The instructional materials for ORIGO Stepping Stones 2.0 Grade 3 meet expectations that they attend to those standards that set an expectation of procedural skill and fluency. Materials attend to the Grade 3 expected fluencies, single-digit products and quotients (products from memory by end of Grade 3) and add/subtract within 1000.

The instructional materials develop procedural skills and fluencies throughout the grade-level. Opportunities to formally practice procedural skills are found throughout practice problem sets that follow the units. Practice problem sets also include opportunities to use and practice emerging fluencies in the context of solving problems. Ongoing practice is also found in Assessment Interviews, Games, and Maintaining Concepts and Skills.

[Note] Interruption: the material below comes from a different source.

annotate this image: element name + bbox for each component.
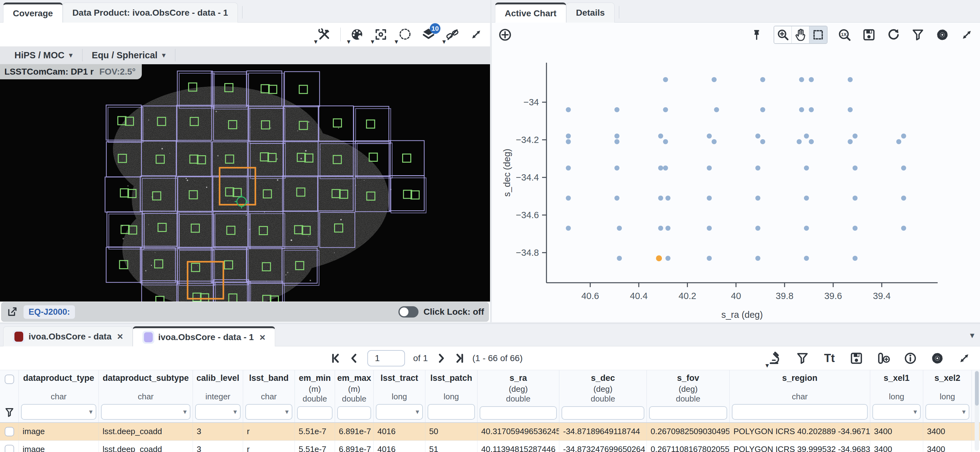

The materials attend to the Grade 3 expected fluencies, fluently multiply and divide within 100, using strategies such as the relationship between multiplication and division or properties of operations (3.OA.7). By the end of Grade 3, know from memory all products of two one-digit numbers. For example, In Module 3, Lesson 1, students build fluency through completing Maintaining Concepts and Skills. In Maintaining Concepts and Skills, students identify addition, subtraction and multiplication facts primarily of fives and tens.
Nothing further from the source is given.